[Start of Attachment]

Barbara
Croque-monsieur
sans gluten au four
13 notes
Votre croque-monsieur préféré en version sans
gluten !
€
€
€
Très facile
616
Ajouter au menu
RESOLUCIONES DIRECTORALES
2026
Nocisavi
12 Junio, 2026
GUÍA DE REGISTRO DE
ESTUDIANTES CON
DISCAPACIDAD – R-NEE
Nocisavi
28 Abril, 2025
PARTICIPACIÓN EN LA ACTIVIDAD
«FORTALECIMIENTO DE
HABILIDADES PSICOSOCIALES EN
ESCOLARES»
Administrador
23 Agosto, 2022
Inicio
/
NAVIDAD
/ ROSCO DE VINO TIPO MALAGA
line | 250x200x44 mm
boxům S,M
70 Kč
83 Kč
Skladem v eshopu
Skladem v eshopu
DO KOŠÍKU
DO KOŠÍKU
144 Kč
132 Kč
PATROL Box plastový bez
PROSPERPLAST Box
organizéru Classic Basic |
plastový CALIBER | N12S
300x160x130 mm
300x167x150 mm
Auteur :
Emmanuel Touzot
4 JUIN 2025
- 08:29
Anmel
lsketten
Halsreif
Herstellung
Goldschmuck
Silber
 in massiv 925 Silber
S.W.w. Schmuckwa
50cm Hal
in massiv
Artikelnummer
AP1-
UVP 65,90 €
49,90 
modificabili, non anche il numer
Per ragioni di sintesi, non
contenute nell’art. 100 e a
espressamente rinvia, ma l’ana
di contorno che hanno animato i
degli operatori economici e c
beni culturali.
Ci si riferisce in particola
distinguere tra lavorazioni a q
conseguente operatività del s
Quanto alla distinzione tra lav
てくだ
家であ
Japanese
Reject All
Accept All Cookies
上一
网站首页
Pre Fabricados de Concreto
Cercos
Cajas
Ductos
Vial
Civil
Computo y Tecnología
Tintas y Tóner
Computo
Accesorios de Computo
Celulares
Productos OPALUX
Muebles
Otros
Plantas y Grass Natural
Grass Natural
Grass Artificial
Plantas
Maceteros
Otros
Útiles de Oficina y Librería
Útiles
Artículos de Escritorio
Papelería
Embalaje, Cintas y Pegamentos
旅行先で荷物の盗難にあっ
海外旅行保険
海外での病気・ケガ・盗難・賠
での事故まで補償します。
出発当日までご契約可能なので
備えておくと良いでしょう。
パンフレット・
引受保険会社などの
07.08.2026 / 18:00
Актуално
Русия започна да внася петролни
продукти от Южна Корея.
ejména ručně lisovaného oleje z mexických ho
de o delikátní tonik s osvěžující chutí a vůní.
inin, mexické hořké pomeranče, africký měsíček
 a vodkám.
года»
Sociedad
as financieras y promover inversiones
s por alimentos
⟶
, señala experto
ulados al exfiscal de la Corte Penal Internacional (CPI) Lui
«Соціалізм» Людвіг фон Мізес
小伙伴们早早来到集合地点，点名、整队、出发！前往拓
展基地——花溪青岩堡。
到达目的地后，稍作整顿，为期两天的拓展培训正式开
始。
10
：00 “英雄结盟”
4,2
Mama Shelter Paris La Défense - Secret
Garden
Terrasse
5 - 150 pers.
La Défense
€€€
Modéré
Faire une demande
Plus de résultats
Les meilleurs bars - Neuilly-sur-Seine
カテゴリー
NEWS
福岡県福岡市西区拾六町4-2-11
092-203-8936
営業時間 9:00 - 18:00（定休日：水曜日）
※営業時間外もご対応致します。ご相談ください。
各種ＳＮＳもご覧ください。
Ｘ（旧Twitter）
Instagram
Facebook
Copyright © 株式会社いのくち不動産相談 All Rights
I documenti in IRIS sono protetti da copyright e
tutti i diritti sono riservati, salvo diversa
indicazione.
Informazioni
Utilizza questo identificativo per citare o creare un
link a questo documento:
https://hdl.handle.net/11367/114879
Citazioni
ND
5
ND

[End of Attachment]

▶ WORK INSTRUCTION: A single number is the answer here: how many lines of the material contain the string "questo"?

▶ SOLVED PROBLEM: 2